IF anyone ever doubted the brilliance of the BBC, John Humphrys' interview with George Entwistle showed how excellent it still can be.
As the sabre-toothed tiger of the Today programme sank his fangs into his boss, and the listening millions stopped crunching toast so as not to miss a syllable, Humphrys used every weapon in the journalist's armoury. The result was a masterclass in how to get under someone's skin and reach the truth. In the space of 10 or 15 minutes, which no doubt felt to the Director-General like a lifetime, Humphrys was probing, dramatic, emotional, cool-headed and fearless. He blocked every bolt-hole and picked apart each excuse so that by the conclusion, like a frog under dissection, Mr Entwistle had been eviscerated.
It's to Mr Entwistle's credit that he neither lied nor blustered, and to Humphrys's that he knew when to dig deeper to provoke the humiliating admission of ignorance that ultimately led to his resignation. Now Incurious George's charge sheet can include the mistake of agreeing to be grilled by the Today programme. Less honest, more wily public figures than he have dreaded that ordeal, with an increasing number over the years refusing to grant interviews, and thus living to work another day.

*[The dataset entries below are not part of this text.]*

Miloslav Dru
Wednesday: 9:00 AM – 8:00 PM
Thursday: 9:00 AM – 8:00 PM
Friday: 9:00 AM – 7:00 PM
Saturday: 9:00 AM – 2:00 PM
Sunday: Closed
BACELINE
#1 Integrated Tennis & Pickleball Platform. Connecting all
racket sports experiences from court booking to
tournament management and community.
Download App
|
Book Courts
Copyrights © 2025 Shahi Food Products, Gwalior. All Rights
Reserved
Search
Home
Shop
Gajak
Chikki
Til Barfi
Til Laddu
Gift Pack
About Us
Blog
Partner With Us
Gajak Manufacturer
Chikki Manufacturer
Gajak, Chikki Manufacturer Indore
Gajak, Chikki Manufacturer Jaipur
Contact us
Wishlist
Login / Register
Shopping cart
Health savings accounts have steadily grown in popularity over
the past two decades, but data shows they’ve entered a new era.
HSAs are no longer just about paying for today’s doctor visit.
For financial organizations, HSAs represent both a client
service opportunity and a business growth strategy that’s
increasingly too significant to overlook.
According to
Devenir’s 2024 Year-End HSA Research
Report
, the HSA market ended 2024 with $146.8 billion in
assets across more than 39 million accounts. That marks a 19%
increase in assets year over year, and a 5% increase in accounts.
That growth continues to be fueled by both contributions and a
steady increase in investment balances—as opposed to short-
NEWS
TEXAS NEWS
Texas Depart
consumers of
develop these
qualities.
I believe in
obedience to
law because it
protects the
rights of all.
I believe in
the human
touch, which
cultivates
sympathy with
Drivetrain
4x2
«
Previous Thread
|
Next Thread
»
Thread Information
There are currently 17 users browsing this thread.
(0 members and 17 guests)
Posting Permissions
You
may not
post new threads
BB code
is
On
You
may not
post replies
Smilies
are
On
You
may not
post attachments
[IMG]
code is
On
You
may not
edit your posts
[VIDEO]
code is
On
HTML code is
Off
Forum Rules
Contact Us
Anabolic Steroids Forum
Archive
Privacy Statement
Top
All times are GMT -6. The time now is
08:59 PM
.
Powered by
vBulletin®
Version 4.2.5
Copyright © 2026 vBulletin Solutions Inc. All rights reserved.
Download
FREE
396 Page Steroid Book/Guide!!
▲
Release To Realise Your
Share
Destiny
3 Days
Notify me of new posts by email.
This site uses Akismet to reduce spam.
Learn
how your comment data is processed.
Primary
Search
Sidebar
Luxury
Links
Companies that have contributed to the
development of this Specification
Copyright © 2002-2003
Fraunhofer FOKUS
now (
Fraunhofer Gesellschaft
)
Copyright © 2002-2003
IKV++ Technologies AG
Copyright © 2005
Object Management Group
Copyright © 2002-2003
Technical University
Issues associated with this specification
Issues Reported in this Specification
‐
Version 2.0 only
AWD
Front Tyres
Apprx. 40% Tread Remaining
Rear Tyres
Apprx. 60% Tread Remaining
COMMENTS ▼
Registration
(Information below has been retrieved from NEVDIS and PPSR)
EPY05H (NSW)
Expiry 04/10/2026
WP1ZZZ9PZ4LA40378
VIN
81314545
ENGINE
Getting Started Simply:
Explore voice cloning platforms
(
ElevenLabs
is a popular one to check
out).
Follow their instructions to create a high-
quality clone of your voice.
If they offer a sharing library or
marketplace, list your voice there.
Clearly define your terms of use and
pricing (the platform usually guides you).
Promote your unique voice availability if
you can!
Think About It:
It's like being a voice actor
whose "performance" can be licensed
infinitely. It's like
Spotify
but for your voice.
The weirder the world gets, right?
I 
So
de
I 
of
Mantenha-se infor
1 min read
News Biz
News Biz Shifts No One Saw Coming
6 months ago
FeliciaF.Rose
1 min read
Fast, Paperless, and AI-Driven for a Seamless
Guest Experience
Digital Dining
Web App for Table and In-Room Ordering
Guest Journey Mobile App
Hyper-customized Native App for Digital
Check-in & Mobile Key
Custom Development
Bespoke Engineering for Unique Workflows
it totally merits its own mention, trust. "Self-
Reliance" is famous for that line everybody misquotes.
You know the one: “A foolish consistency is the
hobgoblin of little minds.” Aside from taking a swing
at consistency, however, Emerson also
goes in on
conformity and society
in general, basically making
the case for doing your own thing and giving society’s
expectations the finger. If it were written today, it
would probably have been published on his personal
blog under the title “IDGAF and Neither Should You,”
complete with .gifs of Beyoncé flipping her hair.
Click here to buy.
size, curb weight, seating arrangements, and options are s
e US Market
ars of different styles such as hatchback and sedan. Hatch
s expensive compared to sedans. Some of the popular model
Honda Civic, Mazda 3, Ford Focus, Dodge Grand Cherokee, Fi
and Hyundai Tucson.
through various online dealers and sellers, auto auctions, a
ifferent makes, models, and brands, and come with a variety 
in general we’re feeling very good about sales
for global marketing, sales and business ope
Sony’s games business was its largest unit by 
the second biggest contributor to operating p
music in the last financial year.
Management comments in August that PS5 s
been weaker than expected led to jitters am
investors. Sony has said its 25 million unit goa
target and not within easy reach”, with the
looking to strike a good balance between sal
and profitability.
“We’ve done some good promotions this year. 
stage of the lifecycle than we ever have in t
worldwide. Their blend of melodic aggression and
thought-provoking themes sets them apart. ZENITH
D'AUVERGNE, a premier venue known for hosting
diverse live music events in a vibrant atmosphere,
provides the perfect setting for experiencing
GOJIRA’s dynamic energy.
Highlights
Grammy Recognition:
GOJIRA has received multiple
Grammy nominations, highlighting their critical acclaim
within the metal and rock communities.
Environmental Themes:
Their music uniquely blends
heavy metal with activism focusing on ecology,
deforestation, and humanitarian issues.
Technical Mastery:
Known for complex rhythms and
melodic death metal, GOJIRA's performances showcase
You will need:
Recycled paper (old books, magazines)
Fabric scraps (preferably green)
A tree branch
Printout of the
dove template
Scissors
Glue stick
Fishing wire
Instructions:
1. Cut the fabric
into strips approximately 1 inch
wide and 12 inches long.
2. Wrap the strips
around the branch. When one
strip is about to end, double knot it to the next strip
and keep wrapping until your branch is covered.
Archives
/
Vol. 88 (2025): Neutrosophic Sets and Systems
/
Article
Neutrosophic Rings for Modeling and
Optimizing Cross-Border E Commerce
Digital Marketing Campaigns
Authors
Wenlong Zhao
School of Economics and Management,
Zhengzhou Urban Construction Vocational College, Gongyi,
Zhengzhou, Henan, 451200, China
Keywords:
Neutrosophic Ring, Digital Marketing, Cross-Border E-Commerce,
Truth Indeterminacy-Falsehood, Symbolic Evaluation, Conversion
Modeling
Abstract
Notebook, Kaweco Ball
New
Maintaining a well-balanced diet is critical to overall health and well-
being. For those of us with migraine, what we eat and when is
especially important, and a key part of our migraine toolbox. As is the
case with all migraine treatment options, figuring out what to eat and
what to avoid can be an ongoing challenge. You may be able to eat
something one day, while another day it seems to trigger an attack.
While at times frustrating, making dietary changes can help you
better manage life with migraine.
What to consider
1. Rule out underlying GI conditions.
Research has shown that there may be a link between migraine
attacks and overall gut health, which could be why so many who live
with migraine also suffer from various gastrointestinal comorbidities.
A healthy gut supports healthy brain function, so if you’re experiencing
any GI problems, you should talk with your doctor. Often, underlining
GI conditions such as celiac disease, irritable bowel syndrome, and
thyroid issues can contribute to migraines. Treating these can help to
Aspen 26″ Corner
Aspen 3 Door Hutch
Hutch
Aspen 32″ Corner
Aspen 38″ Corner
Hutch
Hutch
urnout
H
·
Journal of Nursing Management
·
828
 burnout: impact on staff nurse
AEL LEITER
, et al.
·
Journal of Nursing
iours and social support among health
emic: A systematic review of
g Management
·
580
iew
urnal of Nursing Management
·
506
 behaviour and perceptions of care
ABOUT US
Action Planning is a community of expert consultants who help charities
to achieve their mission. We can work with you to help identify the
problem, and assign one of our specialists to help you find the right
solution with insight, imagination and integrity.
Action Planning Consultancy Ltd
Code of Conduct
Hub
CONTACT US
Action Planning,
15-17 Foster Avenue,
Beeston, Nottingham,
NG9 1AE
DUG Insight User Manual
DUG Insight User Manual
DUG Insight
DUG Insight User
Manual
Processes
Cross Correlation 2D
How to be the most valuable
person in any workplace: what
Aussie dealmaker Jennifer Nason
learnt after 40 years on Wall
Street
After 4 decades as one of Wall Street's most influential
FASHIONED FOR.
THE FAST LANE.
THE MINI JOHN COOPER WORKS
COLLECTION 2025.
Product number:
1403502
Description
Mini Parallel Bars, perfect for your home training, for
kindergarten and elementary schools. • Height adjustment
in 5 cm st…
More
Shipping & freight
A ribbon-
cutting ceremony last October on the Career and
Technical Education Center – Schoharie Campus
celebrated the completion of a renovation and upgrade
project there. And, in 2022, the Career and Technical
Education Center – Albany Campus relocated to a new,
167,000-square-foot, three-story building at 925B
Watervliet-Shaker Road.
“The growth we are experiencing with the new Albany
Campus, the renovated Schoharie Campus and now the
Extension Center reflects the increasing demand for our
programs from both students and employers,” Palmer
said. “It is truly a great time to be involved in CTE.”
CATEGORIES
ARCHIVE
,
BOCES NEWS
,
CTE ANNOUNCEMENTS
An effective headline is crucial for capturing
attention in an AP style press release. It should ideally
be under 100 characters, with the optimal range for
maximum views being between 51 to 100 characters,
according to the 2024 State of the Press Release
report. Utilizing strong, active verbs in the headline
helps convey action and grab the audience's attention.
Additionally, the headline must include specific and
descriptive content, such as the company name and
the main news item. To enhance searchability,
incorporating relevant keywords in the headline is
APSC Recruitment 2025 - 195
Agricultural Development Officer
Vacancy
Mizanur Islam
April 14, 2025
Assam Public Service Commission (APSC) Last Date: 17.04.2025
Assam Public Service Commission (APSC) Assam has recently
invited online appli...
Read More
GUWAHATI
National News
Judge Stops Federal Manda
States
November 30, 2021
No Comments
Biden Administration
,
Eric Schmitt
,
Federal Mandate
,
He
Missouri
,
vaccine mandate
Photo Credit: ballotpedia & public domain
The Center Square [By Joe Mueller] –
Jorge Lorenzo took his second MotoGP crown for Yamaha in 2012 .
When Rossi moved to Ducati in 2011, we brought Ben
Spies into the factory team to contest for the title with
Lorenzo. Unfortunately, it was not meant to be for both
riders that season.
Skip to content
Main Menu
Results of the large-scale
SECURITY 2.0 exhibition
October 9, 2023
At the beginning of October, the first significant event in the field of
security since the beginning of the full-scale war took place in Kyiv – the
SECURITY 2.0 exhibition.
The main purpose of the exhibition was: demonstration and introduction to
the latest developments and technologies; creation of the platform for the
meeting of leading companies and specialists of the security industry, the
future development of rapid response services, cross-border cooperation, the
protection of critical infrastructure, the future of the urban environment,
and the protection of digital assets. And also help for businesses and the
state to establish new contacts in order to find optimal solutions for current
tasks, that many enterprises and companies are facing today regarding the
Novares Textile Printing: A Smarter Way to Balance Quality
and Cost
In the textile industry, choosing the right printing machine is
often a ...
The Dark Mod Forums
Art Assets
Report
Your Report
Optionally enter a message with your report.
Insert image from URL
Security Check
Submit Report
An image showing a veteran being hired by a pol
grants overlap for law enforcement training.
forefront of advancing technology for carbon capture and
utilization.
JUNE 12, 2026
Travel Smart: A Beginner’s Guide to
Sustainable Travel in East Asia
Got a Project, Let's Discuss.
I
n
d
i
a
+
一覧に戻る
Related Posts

The trenchant and career-altering interview is such a mainstay of the media, whether in print or on air, that it's a surprise to learn how relatively recent it is. The first ever conducted was with the leader of the Mormon Church, Brigham Young, who was questioned by the New York Tribune in 1859. Three decades later, having seen the results of such interrogations, Rudyard Kipling fulminated against two reporters who had tried to corner him. "Why do I refuse to be interviewed?" he fumed, "Because it is immoral! It is a crime, just as much a crime as an offence against my person, as an assault, and just as much merits punishment. It is cowardly and vile. No respectable man would ask it, much less give it."
Since it began in America, it's perhaps appropriate that it was there that the form was elevated into an art. David Frost became the high priest of the modern age, not only for eliciting Nixon's admission to misdemeanours long after Watergate, but for conducting the first "trial by television". The victim of that extraordinarily heated encounter on The Frost Programme in 1967 was a fraudulent businessman, Emil Savundra. In a still deferential age, it was electrifying.
Editors quickly realised that the best interviews were those where the subject revealed something they'd told no-one before. Good journalists make such confessions appear inevitable, as if they'd have been offered up to anyone who happened to be passing, but no-one should underestimate the skills required to coax truth and secrets out of the reticent or the evasive. It requires the stealth of a big-game hunter, the ear of a therapist, and an eye for clues that Inspector Maigret would envy.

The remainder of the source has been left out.